[Task statement]:
Using the records below, repeat exactly the lines from the one holding "Papanicolaou (líquidos)" through the one holding "Difteria, anticuerpos Ig G", both ends included, and no others.

[Stored records]:
· · · · · · ·

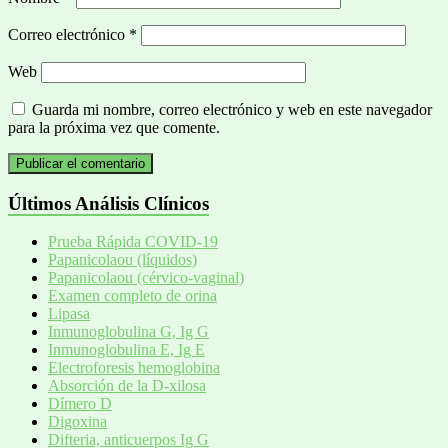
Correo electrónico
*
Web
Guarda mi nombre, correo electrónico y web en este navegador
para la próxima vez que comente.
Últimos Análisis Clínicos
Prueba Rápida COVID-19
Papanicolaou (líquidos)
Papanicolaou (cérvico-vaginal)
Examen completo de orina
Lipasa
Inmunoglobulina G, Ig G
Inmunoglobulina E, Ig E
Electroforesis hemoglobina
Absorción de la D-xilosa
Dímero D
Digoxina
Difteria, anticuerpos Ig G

· · · · · · ·

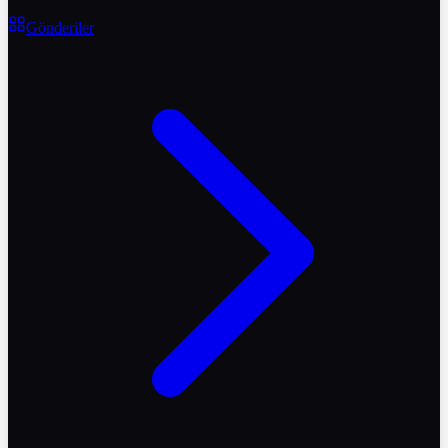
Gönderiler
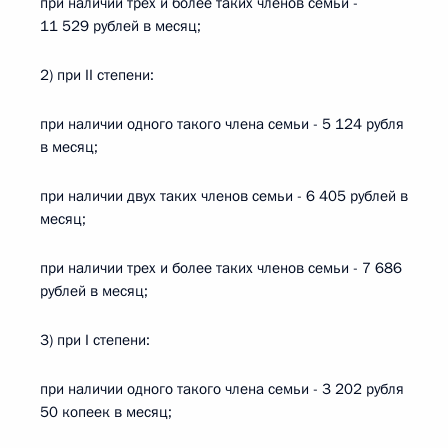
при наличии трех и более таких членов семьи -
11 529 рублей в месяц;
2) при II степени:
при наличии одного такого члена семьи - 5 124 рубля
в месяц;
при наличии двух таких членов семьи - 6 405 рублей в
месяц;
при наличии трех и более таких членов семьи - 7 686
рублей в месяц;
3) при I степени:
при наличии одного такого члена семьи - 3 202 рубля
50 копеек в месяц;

· · · · · · ·

[Solution for this task]:
Papanicolaou (líquidos)
Papanicolaou (cérvico-vaginal)
Examen completo de orina
Lipasa
Inmunoglobulina G, Ig G
Inmunoglobulina E, Ig E
Electroforesis hemoglobina
Absorción de la D-xilosa
Dímero D
Digoxina
Difteria, anticuerpos Ig G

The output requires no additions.